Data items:
..........
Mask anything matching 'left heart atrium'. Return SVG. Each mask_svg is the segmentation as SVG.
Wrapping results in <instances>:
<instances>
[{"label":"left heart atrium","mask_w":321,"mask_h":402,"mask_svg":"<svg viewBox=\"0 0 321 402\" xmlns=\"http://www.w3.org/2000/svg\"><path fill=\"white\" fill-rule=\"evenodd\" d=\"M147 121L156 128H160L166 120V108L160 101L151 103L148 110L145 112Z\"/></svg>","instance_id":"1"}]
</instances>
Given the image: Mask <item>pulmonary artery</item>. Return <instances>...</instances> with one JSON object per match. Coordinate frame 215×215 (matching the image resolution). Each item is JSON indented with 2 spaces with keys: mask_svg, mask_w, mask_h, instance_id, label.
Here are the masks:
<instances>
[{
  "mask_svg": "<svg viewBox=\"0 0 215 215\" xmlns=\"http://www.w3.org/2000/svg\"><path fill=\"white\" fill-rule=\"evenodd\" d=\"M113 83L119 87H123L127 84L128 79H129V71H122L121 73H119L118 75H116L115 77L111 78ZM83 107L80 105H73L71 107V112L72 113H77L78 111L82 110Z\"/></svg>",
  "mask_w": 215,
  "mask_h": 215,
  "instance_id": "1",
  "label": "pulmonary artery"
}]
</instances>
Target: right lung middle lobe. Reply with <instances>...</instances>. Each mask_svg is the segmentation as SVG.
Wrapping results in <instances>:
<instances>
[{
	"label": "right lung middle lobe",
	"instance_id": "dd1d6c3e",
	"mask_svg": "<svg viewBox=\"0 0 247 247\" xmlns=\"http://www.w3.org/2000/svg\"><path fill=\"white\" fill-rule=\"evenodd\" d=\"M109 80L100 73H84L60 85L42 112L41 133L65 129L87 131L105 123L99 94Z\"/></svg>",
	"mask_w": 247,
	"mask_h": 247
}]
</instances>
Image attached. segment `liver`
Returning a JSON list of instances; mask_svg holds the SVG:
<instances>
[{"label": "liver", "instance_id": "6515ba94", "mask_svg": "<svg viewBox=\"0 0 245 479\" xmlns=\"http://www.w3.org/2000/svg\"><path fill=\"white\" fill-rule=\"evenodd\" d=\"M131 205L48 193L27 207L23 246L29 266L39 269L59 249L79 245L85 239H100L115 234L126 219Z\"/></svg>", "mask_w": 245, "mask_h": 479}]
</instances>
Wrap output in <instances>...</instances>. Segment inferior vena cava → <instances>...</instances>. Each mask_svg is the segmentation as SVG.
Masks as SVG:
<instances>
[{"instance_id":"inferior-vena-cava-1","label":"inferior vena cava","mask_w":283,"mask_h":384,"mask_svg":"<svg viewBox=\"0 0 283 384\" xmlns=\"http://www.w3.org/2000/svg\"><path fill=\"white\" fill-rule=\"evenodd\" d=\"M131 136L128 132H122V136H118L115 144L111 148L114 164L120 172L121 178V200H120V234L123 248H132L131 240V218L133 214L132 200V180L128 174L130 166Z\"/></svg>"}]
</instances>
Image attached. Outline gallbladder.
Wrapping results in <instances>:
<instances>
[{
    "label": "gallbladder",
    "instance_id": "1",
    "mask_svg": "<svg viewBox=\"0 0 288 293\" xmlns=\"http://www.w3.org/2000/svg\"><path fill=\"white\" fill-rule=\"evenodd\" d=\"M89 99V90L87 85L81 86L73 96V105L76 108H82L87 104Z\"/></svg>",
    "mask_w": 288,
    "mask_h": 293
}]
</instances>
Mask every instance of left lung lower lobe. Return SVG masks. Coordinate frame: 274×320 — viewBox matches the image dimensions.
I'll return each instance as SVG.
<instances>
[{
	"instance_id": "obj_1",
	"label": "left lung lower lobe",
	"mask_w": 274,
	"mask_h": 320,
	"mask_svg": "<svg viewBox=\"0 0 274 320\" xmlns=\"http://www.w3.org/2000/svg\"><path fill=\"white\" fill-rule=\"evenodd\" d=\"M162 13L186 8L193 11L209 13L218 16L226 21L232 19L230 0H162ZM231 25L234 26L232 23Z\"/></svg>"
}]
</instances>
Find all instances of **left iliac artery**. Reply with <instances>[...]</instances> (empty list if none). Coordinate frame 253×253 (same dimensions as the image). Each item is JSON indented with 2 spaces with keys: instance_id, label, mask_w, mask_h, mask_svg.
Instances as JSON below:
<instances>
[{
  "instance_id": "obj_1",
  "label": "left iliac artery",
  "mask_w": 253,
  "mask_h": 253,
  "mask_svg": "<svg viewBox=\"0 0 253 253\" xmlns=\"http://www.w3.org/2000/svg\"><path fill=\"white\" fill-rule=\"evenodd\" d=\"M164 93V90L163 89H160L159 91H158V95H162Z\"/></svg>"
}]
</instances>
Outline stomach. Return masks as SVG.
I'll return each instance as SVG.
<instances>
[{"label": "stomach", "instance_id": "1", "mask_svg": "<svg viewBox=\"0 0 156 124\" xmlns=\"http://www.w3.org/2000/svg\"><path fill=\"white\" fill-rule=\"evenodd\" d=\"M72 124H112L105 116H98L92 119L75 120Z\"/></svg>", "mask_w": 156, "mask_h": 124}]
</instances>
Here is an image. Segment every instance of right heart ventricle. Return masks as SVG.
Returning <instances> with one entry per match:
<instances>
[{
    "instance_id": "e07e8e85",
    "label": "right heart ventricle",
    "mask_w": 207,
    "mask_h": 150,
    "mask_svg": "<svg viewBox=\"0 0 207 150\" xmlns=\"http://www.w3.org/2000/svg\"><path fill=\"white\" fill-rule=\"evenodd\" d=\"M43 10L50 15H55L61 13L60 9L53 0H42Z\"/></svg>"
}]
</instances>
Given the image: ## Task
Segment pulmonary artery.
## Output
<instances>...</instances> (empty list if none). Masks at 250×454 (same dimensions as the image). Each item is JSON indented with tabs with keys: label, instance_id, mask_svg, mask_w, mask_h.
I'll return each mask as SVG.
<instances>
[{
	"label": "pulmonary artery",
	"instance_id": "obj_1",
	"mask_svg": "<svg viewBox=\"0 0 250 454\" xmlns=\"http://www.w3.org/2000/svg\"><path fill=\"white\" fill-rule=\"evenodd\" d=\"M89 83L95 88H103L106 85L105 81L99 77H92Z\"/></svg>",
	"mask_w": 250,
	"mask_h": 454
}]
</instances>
..........
Work task: The answer must be the line containing "Segment pulmonary artery." and every line after it through the end of the records, repeated exactly.

Output for this exercise:
Segment pulmonary artery.
## Output
<instances>...</instances> (empty list if none). Masks at 250×454 (same dimensions as the image). Each item is JSON indented with tabs with keys: label, instance_id, mask_svg, mask_w, mask_h.
I'll return each mask as SVG.
<instances>
[{
	"label": "pulmonary artery",
	"instance_id": "obj_1",
	"mask_svg": "<svg viewBox=\"0 0 250 454\" xmlns=\"http://www.w3.org/2000/svg\"><path fill=\"white\" fill-rule=\"evenodd\" d=\"M89 83L95 88H103L106 85L105 81L99 77H92Z\"/></svg>",
	"mask_w": 250,
	"mask_h": 454
}]
</instances>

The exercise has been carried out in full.